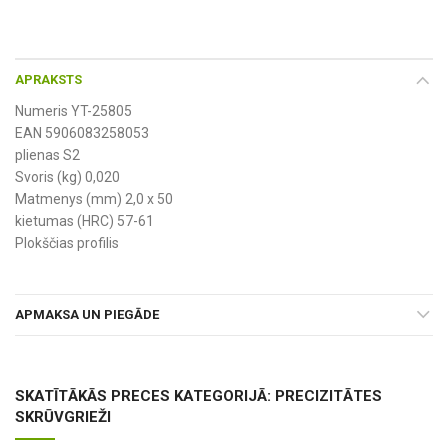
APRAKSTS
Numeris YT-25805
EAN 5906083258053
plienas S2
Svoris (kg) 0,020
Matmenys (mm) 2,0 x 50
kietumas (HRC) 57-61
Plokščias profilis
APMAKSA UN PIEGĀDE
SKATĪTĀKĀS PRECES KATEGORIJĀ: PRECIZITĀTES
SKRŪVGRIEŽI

--

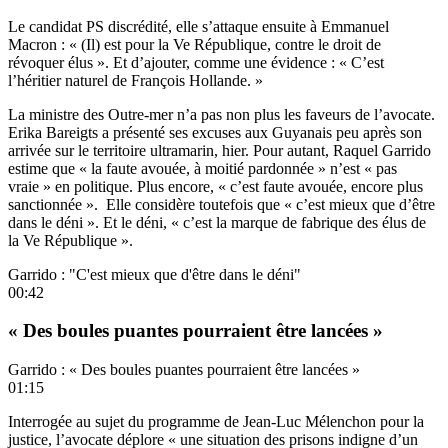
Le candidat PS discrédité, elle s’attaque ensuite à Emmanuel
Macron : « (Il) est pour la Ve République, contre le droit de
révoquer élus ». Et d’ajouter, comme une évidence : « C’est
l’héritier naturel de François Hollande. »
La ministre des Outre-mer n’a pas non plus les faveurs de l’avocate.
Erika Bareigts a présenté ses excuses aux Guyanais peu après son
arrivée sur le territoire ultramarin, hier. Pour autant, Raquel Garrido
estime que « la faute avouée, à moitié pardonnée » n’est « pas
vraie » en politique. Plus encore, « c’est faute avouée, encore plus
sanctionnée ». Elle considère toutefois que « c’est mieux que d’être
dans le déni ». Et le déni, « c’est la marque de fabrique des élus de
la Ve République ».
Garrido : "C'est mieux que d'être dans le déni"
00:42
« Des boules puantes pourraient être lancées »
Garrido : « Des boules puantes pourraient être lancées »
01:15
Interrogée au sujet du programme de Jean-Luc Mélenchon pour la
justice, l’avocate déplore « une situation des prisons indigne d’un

§ **TRY IT**: Reproduce the lines above, beginning at the line with "mieux que d'être" and stopping after the line with "justice, l’avocate déplore", exactly as they are.

§ **REPLY TO THE TASK**:
Garrido : "C'est mieux que d'être dans le déni"
00:42
« Des boules puantes pourraient être lancées »
Garrido : « Des boules puantes pourraient être lancées »
01:15
Interrogée au sujet du programme de Jean-Luc Mélenchon pour la
justice, l’avocate déplore « une situation des prisons indigne d’un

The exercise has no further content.